→ Supplied information:
——

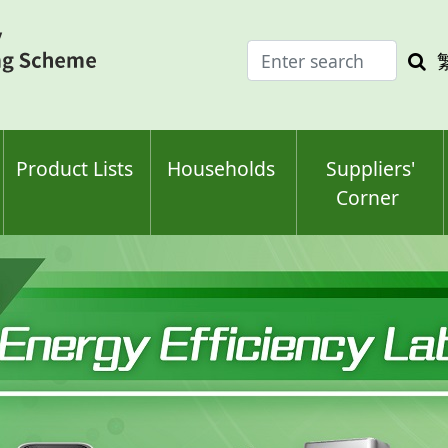
Enter
Sea
search
keyw
keyword(s)
Product Lists
Households
Suppliers'
Corner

——

The entries are to be reproduced exactly, excluding any pictures they contain.

Enter
Sea
search
keyw
keyword(s)
Product Lists
Households
Suppliers'
Corner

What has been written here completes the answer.